Four tabs for tangling code blocks in org-mode

  1. Noweb Reference Syntax (The Org Manual) how to reuse code in multiple blocks.
  2. Working with Source Code (Org Mode Compact Guide) how to evaluate source code and using header arguments.
  3. Using results from one code block in another was more useful for evaluating code than combining multiple blocks. I did learn about the :cache header for caching output that takes a long time to compute, only updating it when the source code block changes. I didn’t need it here, but useful for future reference.
  4. C, C++, D Source Code Blocks in Org Mode This is the one I started with. Very useful, but doesn’t have the information on reusing code from another block.

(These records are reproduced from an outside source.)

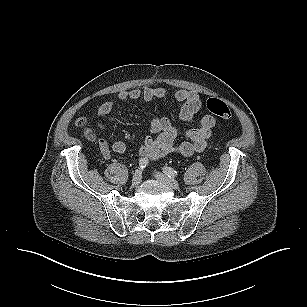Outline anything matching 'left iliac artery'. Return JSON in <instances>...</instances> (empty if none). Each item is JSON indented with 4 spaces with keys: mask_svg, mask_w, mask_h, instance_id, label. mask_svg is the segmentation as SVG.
Returning a JSON list of instances; mask_svg holds the SVG:
<instances>
[{
    "mask_svg": "<svg viewBox=\"0 0 307 307\" xmlns=\"http://www.w3.org/2000/svg\"><path fill=\"white\" fill-rule=\"evenodd\" d=\"M163 172L170 178H174L178 175L177 171L171 167H164Z\"/></svg>",
    "mask_w": 307,
    "mask_h": 307,
    "instance_id": "44dca946",
    "label": "left iliac artery"
}]
</instances>
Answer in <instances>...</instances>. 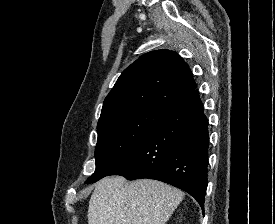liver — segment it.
Returning <instances> with one entry per match:
<instances>
[{
    "label": "liver",
    "instance_id": "6515ba94",
    "mask_svg": "<svg viewBox=\"0 0 275 224\" xmlns=\"http://www.w3.org/2000/svg\"><path fill=\"white\" fill-rule=\"evenodd\" d=\"M184 193L151 179L126 182L106 177L96 185L89 201L88 224H166Z\"/></svg>",
    "mask_w": 275,
    "mask_h": 224
}]
</instances>
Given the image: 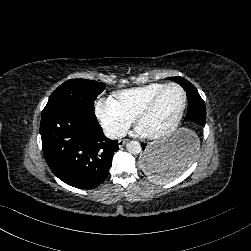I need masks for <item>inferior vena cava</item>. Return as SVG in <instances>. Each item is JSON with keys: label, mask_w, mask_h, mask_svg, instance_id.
<instances>
[{"label": "inferior vena cava", "mask_w": 251, "mask_h": 251, "mask_svg": "<svg viewBox=\"0 0 251 251\" xmlns=\"http://www.w3.org/2000/svg\"><path fill=\"white\" fill-rule=\"evenodd\" d=\"M104 135L110 139H117L126 135L125 131L115 125H109L103 128Z\"/></svg>", "instance_id": "1"}]
</instances>
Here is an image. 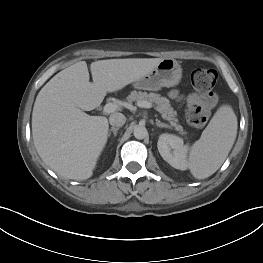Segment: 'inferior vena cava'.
I'll return each instance as SVG.
<instances>
[{
    "mask_svg": "<svg viewBox=\"0 0 263 263\" xmlns=\"http://www.w3.org/2000/svg\"><path fill=\"white\" fill-rule=\"evenodd\" d=\"M109 122L113 127H121L126 122V117L122 113H113L109 117Z\"/></svg>",
    "mask_w": 263,
    "mask_h": 263,
    "instance_id": "obj_1",
    "label": "inferior vena cava"
}]
</instances>
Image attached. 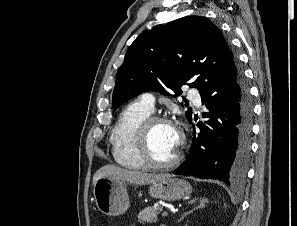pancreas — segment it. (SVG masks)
<instances>
[{
  "label": "pancreas",
  "instance_id": "1",
  "mask_svg": "<svg viewBox=\"0 0 297 226\" xmlns=\"http://www.w3.org/2000/svg\"><path fill=\"white\" fill-rule=\"evenodd\" d=\"M160 211H162L160 207H146L139 213L138 219L141 222L152 223L157 220V215Z\"/></svg>",
  "mask_w": 297,
  "mask_h": 226
}]
</instances>
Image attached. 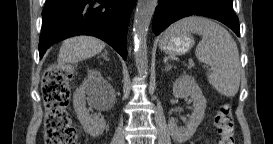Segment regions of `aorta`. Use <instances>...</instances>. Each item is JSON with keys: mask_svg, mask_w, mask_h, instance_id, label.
<instances>
[{"mask_svg": "<svg viewBox=\"0 0 273 144\" xmlns=\"http://www.w3.org/2000/svg\"><path fill=\"white\" fill-rule=\"evenodd\" d=\"M156 6L157 0H138L134 16V54L141 75H144L148 69L147 33Z\"/></svg>", "mask_w": 273, "mask_h": 144, "instance_id": "1", "label": "aorta"}]
</instances>
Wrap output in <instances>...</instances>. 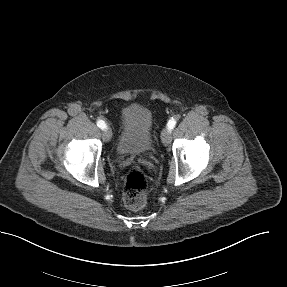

I still would like to know how to output icmp to its’ own .h file, and use that in another block. Something to explore for next time.

What next?

I’m not yet entirely happy with the rendering of my literate code, but, here too, baby steps. I’ve got my environment set up, I’m thinking of two follow up posts, one on implementing quicksort by the book, and then finally the iterative quicksort. Those should be a bit briefer and, at least the middle one, straightforward. As the book said, Tony Hoare found recursive quicksort much simpler than the iterative one.

Why continue? It is fun, and quite often, in hindsight, I find I benefit in my work from doing small exercises, even though it sometimes escapes me in the moment.